▶ _Assigned task_: Would you print the records below word for word, without the pictures?

▶ _Extracted records_:

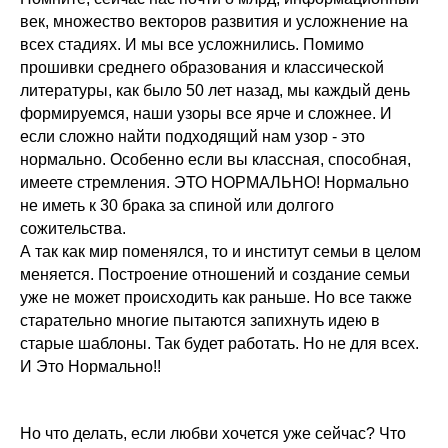
век, множество векторов развития и усложнение на
всех стадиях. И мы все усложнились. Помимо
прошивки среднего образования и классической
литературы, как было 50 лет назад, мы каждый день
формируемся, наши узоры все ярче и сложнее. И
если сложно найти подходящий нам узор - это
нормально. Особенно если вы классная, способная,
имеете стремления. ЭТО НОРМАЛЬНО! Нормально
не иметь к 30 брака за спиной или долгого
сожительства.
А так как мир поменялся, то и институт семьи в целом
меняется. Построение отношений и создание семьи
уже не может происходить как раньше. Но все также
старательно многие пытаются запихнуть идею в
старые шаблоны. Так будет работать. Но не для всех.
И Это Нормально!!
Но что делать, если любви хочется уже сейчас? Что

▶ _Your solution_:
век, множество векторов развития и усложнение на
всех стадиях. И мы все усложнились. Помимо
прошивки среднего образования и классической
литературы, как было 50 лет назад, мы каждый день
формируемся, наши узоры все ярче и сложнее. И
если сложно найти подходящий нам узор - это
нормально. Особенно если вы классная, способная,
имеете стремления. ЭТО НОРМАЛЬНО! Нормально
не иметь к 30 брака за спиной или долгого
сожительства.
А так как мир поменялся, то и институт семьи в целом
меняется. Построение отношений и создание семьи
уже не может происходить как раньше. Но все также
старательно многие пытаются запихнуть идею в
старые шаблоны. Так будет работать. Но не для всех.
И Это Нормально!!
Но что делать, если любви хочется уже сейчас? Что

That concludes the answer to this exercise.